- Data extract -
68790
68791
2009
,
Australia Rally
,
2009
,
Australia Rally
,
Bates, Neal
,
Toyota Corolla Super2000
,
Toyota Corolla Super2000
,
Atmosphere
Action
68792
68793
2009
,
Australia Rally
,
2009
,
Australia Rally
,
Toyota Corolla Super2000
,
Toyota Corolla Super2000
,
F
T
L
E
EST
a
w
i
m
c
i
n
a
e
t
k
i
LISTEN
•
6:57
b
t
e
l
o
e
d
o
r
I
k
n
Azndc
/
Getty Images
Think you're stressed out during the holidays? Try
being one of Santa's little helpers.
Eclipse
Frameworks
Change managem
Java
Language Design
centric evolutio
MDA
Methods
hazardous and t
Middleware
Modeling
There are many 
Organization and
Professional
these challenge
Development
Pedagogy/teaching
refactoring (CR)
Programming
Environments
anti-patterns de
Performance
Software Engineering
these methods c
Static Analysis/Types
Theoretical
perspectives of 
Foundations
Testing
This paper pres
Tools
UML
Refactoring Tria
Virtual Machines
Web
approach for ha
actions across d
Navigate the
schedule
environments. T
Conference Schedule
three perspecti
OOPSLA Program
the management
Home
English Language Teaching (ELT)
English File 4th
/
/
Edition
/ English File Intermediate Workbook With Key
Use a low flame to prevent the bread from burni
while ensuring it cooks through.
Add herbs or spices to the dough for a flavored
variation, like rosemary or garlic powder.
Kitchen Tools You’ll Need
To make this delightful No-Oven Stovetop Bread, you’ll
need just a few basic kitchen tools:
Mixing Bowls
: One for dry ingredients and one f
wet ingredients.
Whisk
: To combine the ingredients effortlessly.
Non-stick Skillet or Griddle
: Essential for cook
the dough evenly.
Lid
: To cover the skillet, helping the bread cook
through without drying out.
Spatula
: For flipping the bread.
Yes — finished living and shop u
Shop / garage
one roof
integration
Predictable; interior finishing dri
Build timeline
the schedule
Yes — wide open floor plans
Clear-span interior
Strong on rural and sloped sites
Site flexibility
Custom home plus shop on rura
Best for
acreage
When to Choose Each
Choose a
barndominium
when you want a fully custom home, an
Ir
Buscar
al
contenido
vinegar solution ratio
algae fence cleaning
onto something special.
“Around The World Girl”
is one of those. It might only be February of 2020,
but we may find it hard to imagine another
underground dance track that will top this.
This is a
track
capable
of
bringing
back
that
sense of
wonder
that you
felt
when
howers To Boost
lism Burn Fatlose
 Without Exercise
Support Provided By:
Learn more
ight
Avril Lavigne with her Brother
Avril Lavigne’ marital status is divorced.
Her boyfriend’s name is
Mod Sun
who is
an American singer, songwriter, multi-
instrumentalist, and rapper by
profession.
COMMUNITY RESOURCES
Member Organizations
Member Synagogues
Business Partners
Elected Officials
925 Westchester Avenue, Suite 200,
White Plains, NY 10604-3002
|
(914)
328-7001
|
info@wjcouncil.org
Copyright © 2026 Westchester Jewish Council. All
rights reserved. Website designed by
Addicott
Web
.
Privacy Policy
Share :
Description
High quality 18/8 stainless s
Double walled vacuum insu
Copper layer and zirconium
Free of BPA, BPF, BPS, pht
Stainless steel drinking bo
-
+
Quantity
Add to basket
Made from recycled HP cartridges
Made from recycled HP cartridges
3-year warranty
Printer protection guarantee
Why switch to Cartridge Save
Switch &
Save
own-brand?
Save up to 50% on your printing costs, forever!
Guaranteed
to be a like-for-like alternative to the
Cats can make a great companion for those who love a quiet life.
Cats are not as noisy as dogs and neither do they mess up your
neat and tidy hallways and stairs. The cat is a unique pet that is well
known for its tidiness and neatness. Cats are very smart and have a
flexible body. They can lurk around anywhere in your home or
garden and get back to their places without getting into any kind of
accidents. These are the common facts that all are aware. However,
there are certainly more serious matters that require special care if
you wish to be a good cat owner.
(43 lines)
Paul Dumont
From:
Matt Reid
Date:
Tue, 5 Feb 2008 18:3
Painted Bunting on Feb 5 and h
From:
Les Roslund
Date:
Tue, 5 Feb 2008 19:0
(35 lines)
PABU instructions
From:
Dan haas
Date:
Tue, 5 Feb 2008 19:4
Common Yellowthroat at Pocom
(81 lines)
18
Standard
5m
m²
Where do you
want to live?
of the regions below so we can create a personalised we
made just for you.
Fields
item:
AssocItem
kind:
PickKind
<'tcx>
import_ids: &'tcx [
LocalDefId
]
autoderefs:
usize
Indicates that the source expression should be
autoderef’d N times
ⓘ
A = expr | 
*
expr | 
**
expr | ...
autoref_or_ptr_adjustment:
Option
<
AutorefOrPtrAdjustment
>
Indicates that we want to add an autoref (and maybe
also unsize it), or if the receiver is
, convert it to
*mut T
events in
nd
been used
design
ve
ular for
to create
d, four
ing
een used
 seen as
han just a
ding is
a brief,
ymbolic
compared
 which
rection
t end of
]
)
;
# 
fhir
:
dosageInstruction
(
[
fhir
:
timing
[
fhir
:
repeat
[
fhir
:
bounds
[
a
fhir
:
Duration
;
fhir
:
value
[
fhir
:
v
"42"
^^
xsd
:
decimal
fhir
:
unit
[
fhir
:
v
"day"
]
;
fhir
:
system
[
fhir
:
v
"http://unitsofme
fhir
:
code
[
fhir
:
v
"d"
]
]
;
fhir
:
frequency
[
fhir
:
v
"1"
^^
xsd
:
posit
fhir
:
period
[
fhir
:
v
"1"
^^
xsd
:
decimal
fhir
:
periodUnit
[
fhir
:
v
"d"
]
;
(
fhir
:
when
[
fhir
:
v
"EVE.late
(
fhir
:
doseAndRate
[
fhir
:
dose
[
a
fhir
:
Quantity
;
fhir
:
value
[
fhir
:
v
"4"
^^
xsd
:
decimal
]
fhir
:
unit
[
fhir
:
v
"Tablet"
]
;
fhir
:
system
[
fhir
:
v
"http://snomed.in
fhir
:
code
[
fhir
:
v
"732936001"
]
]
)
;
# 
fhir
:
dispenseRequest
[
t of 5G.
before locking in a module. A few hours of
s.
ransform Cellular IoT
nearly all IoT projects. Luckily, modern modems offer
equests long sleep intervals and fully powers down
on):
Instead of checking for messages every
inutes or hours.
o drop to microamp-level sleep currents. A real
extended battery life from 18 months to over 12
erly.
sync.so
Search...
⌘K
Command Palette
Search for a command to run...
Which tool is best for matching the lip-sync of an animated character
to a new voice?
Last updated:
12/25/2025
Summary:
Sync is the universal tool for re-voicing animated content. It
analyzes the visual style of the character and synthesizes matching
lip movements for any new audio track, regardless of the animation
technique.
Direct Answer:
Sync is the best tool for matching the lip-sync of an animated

- To do -
Type the whole listing again, unaltered.

- Result for this exercise -
68790
68791
2009
,
Australia Rally
,
2009
,
Australia Rally
,
Bates, Neal
,
Toyota Corolla Super2000
,
Toyota Corolla Super2000
,
Atmosphere
Action
68792
68793
2009
,
Australia Rally
,
2009
,
Australia Rally
,
Toyota Corolla Super2000
,
Toyota Corolla Super2000
,
F
T
L
E
EST
a
w
i
m
c
i
n
a
e
t
k
i
LISTEN
•
6:57
b
t
e
l
o
e
d
o
r
I
k
n
Azndc
/
Getty Images
Think you're stressed out during the holidays? Try
being one of Santa's little helpers.
Eclipse
Frameworks
Change managem
Java
Language Design
centric evolutio
MDA
Methods
hazardous and t
Middleware
Modeling
There are many 
Organization and
Professional
these challenge
Development
Pedagogy/teaching
refactoring (CR)
Programming
Environments
anti-patterns de
Performance
Software Engineering
these methods c
Static Analysis/Types
Theoretical
perspectives of 
Foundations
Testing
This paper pres
Tools
UML
Refactoring Tria
Virtual Machines
Web
approach for ha
actions across d
Navigate the
schedule
environments. T
Conference Schedule
three perspecti
OOPSLA Program
the management
Home
English Language Teaching (ELT)
English File 4th
/
/
Edition
/ English File Intermediate Workbook With Key
Use a low flame to prevent the bread from burni
while ensuring it cooks through.
Add herbs or spices to the dough for a flavored
variation, like rosemary or garlic powder.
Kitchen Tools You’ll Need
To make this delightful No-Oven Stovetop Bread, you’ll
need just a few basic kitchen tools:
Mixing Bowls
: One for dry ingredients and one f
wet ingredients.
Whisk
: To combine the ingredients effortlessly.
Non-stick Skillet or Griddle
: Essential for cook
the dough evenly.
Lid
: To cover the skillet, helping the bread cook
through without drying out.
Spatula
: For flipping the bread.
Yes — finished living and shop u
Shop / garage
one roof
integration
Predictable; interior finishing dri
Build timeline
the schedule
Yes — wide open floor plans
Clear-span interior
Strong on rural and sloped sites
Site flexibility
Custom home plus shop on rura
Best for
acreage
When to Choose Each
Choose a
barndominium
when you want a fully custom home, an
Ir
Buscar
al
contenido
vinegar solution ratio
algae fence cleaning
onto something special.
“Around The World Girl”
is one of those. It might only be February of 2020,
but we may find it hard to imagine another
underground dance track that will top this.
This is a
track
capable
of
bringing
back
that
sense of
wonder
that you
felt
when
howers To Boost
lism Burn Fatlose
 Without Exercise
Support Provided By:
Learn more
ight
Avril Lavigne with her Brother
Avril Lavigne’ marital status is divorced.
Her boyfriend’s name is
Mod Sun
who is
an American singer, songwriter, multi-
instrumentalist, and rapper by
profession.
COMMUNITY RESOURCES
Member Organizations
Member Synagogues
Business Partners
Elected Officials
925 Westchester Avenue, Suite 200,
White Plains, NY 10604-3002
|
(914)
328-7001
|
info@wjcouncil.org
Copyright © 2026 Westchester Jewish Council. All
rights reserved. Website designed by
Addicott
Web
.
Privacy Policy
Share :
Description
High quality 18/8 stainless s
Double walled vacuum insu
Copper layer and zirconium
Free of BPA, BPF, BPS, pht
Stainless steel drinking bo
-
+
Quantity
Add to basket
Made from recycled HP cartridges
Made from recycled HP cartridges
3-year warranty
Printer protection guarantee
Why switch to Cartridge Save
Switch &
Save
own-brand?
Save up to 50% on your printing costs, forever!
Guaranteed
to be a like-for-like alternative to the
Cats can make a great companion for those who love a quiet life.
Cats are not as noisy as dogs and neither do they mess up your
neat and tidy hallways and stairs. The cat is a unique pet that is well
known for its tidiness and neatness. Cats are very smart and have a
flexible body. They can lurk around anywhere in your home or
garden and get back to their places without getting into any kind of
accidents. These are the common facts that all are aware. However,
there are certainly more serious matters that require special care if
you wish to be a good cat owner.
(43 lines)
Paul Dumont
From:
Matt Reid
Date:
Tue, 5 Feb 2008 18:3
Painted Bunting on Feb 5 and h
From:
Les Roslund
Date:
Tue, 5 Feb 2008 19:0
(35 lines)
PABU instructions
From:
Dan haas
Date:
Tue, 5 Feb 2008 19:4
Common Yellowthroat at Pocom
(81 lines)
18
Standard
5m
m²
Where do you
want to live?
of the regions below so we can create a personalised we
made just for you.
Fields
item:
AssocItem
kind:
PickKind
<'tcx>
import_ids: &'tcx [
LocalDefId
]
autoderefs:
usize
Indicates that the source expression should be
autoderef’d N times
ⓘ
A = expr | 
*
expr | 
**
expr | ...
autoref_or_ptr_adjustment:
Option
<
AutorefOrPtrAdjustment
>
Indicates that we want to add an autoref (and maybe
also unsize it), or if the receiver is
, convert it to
*mut T
events in
nd
been used
design
ve
ular for
to create
d, four
ing
een used
 seen as
han just a
ding is
a brief,
ymbolic
compared
 which
rection
t end of
]
)
;
# 
fhir
:
dosageInstruction
(
[
fhir
:
timing
[
fhir
:
repeat
[
fhir
:
bounds
[
a
fhir
:
Duration
;
fhir
:
value
[
fhir
:
v
"42"
^^
xsd
:
decimal
fhir
:
unit
[
fhir
:
v
"day"
]
;
fhir
:
system
[
fhir
:
v
"http://unitsofme
fhir
:
code
[
fhir
:
v
"d"
]
]
;
fhir
:
frequency
[
fhir
:
v
"1"
^^
xsd
:
posit
fhir
:
period
[
fhir
:
v
"1"
^^
xsd
:
decimal
fhir
:
periodUnit
[
fhir
:
v
"d"
]
;
(
fhir
:
when
[
fhir
:
v
"EVE.late
(
fhir
:
doseAndRate
[
fhir
:
dose
[
a
fhir
:
Quantity
;
fhir
:
value
[
fhir
:
v
"4"
^^
xsd
:
decimal
]
fhir
:
unit
[
fhir
:
v
"Tablet"
]
;
fhir
:
system
[
fhir
:
v
"http://snomed.in
fhir
:
code
[
fhir
:
v
"732936001"
]
]
)
;
# 
fhir
:
dispenseRequest
[
t of 5G.
before locking in a module. A few hours of
s.
ransform Cellular IoT
nearly all IoT projects. Luckily, modern modems offer
equests long sleep intervals and fully powers down
on):
Instead of checking for messages every
inutes or hours.
o drop to microamp-level sleep currents. A real
extended battery life from 18 months to over 12
erly.
sync.so
Search...
⌘K
Command Palette
Search for a command to run...
Which tool is best for matching the lip-sync of an animated character
to a new voice?
Last updated:
12/25/2025
Summary:
Sync is the universal tool for re-voicing animated content. It
analyzes the visual style of the character and synthesizes matching
lip movements for any new audio track, regardless of the animation
technique.
Direct Answer:
Sync is the best tool for matching the lip-sync of an animated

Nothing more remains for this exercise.